Primeiro Jesus ensina uma multidão de pessoas e não parece ser muito diferente de outros rabinos. Depois repara em Levi, um cobrador de impostos sentado no seu posto de cobrança. No tempo do Novo Testamento, os cobradores de impostos estavam excluídos da sociedade das pessoas honestas, por causa da sua desonestidade e da sua colaboração com os ocupantes romanos. Tal como as prostitutas, tinham sacrificado algo da sua integridade humana. Mas Jesus não vê em Levi somente um membro de uma profissão desonrosa: vê um ser humano, com os seus dons e as suas potencialidades, os seus erros e as suas feridas. A esse homem ele faz um chamamento: de modo simples, claro e incrível. E, também de modo simples, Levi responde. É talvez a única coisa que pode fazer. Trata-se de um novo começo.

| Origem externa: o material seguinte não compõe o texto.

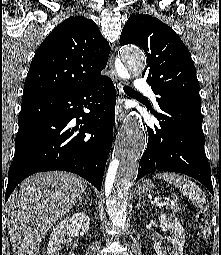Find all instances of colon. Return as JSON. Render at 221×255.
<instances>
[{"label": "colon", "mask_w": 221, "mask_h": 255, "mask_svg": "<svg viewBox=\"0 0 221 255\" xmlns=\"http://www.w3.org/2000/svg\"><path fill=\"white\" fill-rule=\"evenodd\" d=\"M197 223L201 237L206 240L211 233L210 215L207 207L202 208L197 215Z\"/></svg>", "instance_id": "obj_1"}]
</instances>
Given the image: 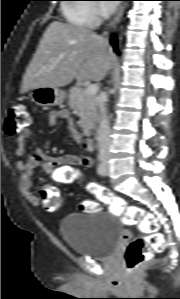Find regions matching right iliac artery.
<instances>
[{"instance_id":"right-iliac-artery-1","label":"right iliac artery","mask_w":180,"mask_h":299,"mask_svg":"<svg viewBox=\"0 0 180 299\" xmlns=\"http://www.w3.org/2000/svg\"><path fill=\"white\" fill-rule=\"evenodd\" d=\"M97 172L99 175L103 176L105 174V166L103 163H101L99 166H98V169H97Z\"/></svg>"}]
</instances>
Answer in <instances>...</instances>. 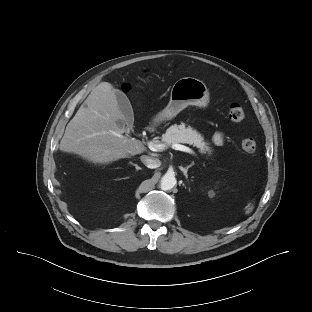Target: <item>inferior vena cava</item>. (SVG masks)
Returning <instances> with one entry per match:
<instances>
[{
  "mask_svg": "<svg viewBox=\"0 0 312 312\" xmlns=\"http://www.w3.org/2000/svg\"><path fill=\"white\" fill-rule=\"evenodd\" d=\"M140 159L142 163L150 169H155L161 165V161L158 158H152L147 155H142Z\"/></svg>",
  "mask_w": 312,
  "mask_h": 312,
  "instance_id": "602c4592",
  "label": "inferior vena cava"
}]
</instances>
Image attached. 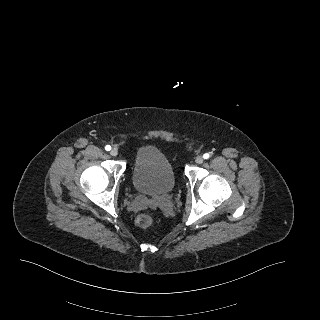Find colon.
Listing matches in <instances>:
<instances>
[{
	"mask_svg": "<svg viewBox=\"0 0 320 320\" xmlns=\"http://www.w3.org/2000/svg\"><path fill=\"white\" fill-rule=\"evenodd\" d=\"M153 223V218L147 214H141L136 218V224L142 228H147Z\"/></svg>",
	"mask_w": 320,
	"mask_h": 320,
	"instance_id": "colon-1",
	"label": "colon"
}]
</instances>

O ambiente torna-se, então, mais informal e descontraído: é-nos mostrado Jesus à mesa com Levi e os seus colaboradores. Ao partilhar uma refeição com tais pessoas, Jesus não se incomoda minimamente com a sua própria reputação. Ao identificar-se com eles declara que, para ele, não há seres de segunda classe: há simplesmente seres humanos. Isso não quer dizer que o modo de vida dos cobradores de impostos seja bom, muito menos o sistema social ou os motivos que os forçaram a escolher tal vida. São como enfermos que precisam de médico. Mas, ao contrário dos Fariseus, justos e bem instruídos, Jesus olha para estes homens para além dos seus problemas: ao aceitá-los tão simplesmente ele renova a sua humanidade, e uma transformação torna-se possível.

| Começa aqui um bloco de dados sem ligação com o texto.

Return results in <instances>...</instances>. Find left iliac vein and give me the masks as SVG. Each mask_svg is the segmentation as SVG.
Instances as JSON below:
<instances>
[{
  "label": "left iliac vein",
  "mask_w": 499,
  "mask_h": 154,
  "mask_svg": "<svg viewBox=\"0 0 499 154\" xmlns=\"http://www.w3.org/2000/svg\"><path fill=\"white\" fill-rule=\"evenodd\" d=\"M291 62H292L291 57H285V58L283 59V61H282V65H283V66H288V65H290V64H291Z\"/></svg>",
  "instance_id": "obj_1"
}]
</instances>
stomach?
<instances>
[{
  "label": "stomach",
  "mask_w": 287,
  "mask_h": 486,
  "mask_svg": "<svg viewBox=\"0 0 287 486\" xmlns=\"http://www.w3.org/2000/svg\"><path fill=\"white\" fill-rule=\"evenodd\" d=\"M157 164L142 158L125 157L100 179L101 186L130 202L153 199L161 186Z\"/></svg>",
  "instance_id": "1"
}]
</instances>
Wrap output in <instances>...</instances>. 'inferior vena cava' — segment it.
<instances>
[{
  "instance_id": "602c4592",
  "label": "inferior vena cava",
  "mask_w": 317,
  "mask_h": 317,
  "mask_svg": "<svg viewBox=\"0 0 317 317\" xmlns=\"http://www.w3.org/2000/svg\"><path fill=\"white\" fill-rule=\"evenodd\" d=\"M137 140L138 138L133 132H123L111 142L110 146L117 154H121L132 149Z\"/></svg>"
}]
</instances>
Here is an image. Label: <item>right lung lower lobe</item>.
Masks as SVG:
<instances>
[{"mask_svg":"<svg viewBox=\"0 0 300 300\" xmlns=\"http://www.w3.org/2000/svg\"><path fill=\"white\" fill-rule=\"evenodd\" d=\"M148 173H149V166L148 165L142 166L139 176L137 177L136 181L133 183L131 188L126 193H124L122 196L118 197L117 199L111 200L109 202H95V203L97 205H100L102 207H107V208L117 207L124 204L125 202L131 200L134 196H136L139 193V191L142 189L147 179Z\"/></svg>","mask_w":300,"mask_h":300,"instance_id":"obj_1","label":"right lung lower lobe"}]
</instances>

O chamamento de Jesus, que ultrapassa todas as expectativas normais e que exige uma resposta, é um forte desafio. Mas é, também, profundamente humilde: Jesus não procura prestígio a partir da qualidade dos seus discípulos ou dos seus amigos. Preocupa-se totalmente com os outros, não consigo próprio: é a atitude de Deus para connosco.
Será que às vezes, por causa dos meus defeitos, não me sinto à altura dos outros? O que me permitiu descobrir que, apesar disso, Cristo me chama como sou, sem estabelecer condições prévias?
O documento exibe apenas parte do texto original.